En Guinée, Mamady Doumbouya, l'ancien bras armé devenu putschiste

Dimanche 5 septembre, le lieutenant-colonel Mamady Doumbouya est apparu à la télévision guinéenne pour annoncer le putsch ayant renversé le président Alpha Condé. Une mise en scène qui a jeté la lumière sur un militaire auparavant cantonné à l'ombre.

GUINÉE - Projeté soudainement en pleine lumière. Dimanche 5 septembre, un homme qui évoluait jusqu’alors dans l’ombre s’est retrouvé au premier plan en Guinée et au-delà: Mamady Doumbouya. Un colosse qui est le visage des putschistes auteurs d’un coup d’État contre le président Alpha Condé et qui promettent d’instaurer une démocratie véritable. 

Un homme dont le portrait se précise d’heure en heure. Militaire formé à l’école française, il est devenu le bras armé d’une force anti-terroriste de plus en plus puissante en Guinée et est donc aujourd’hui à la tête d’un changement que la population réclamait depuis la deuxième réélection d’Alpha Condé fin 2020. 

Pourtant, Mamady Doumbouya était un proche, ou du moins un fidèle du président déchu et l’une des principales figures militaires du pays. En octobre 2018, à l’occasion du soixantième anniversaire de l’indépendance de la Guinée, il était apparu pour la première fois aux yeux du grand public en défilant fièrement à la tête de son Groupement des forces spéciales (GFS), l’unité anti-terroriste dont il avait obtenu la création.
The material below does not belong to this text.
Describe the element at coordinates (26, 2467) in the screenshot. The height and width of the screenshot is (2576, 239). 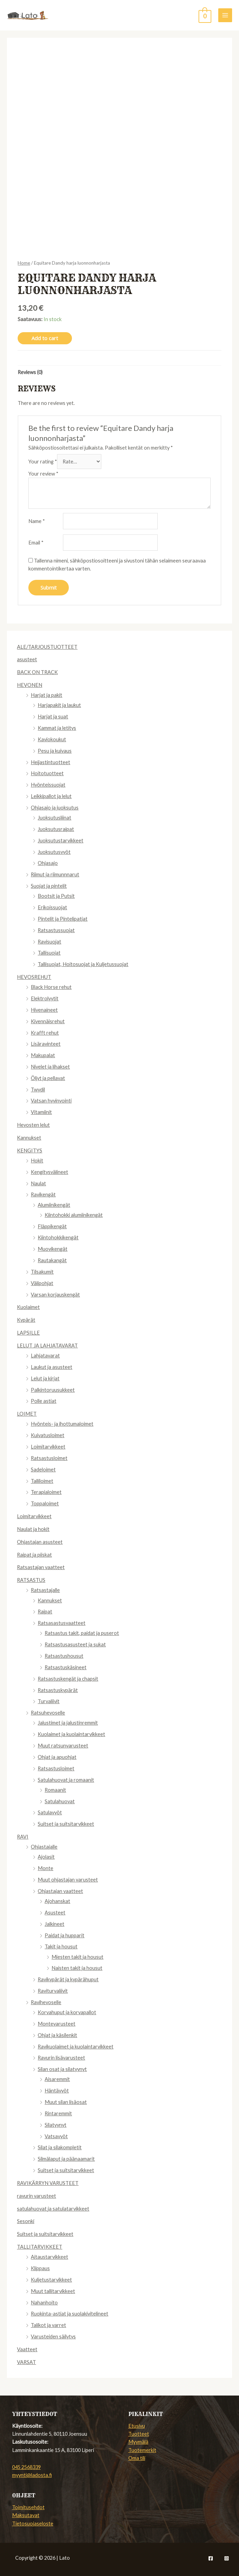 I see `045 2568339` at that location.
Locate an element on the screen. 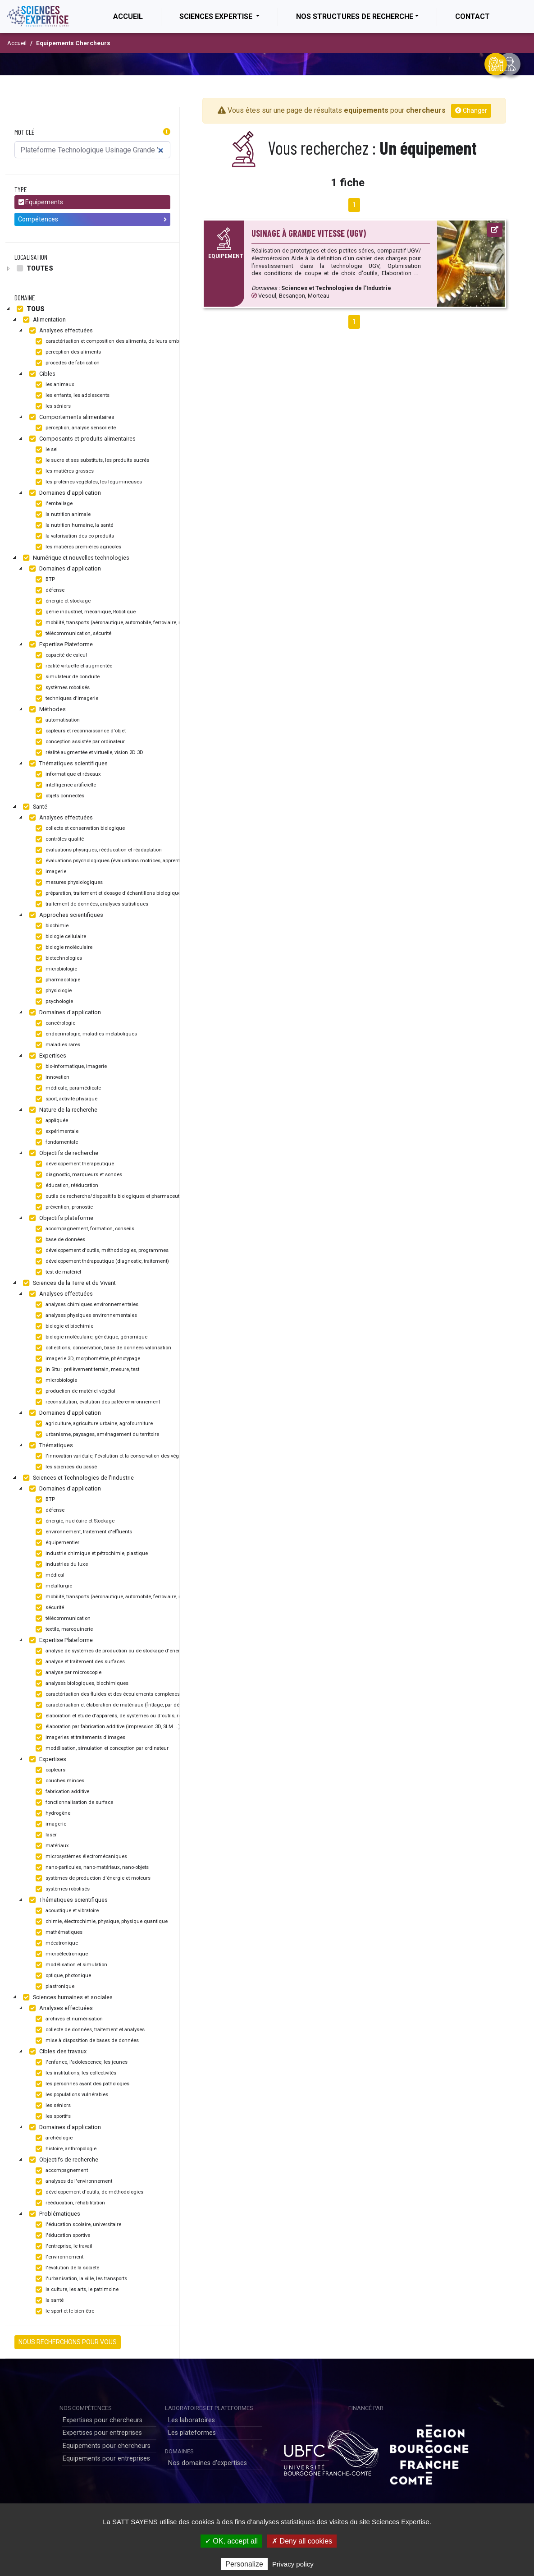 The image size is (534, 2576). l'éducation scolaire, universitaire is located at coordinates (77, 2224).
Un miliaire expérimenté et instruit

C’est cette troupe d’élite, dotée d’armes modernes et connaissant à la perfection le terrain -dans la capitale Conakry comme ailleurs dans le pays-, dont les hommes sont apparus au côté du lieutenant-colonel Doumbouya, cagoulés et lourdement armés, durant ses différentes prises de parole ayant suivi le putsch.

L’unité ne cessait de gagner en puissance ces derniers mois, au point même d’inquiéter certains responsables politiques. Le journaliste Bangaly Touré, qui a rencontré plusieurs fois Mamady Doumbouya, a expliqué sur France 24 que c’était particulièrement le cas au sein du ministère de la Défense.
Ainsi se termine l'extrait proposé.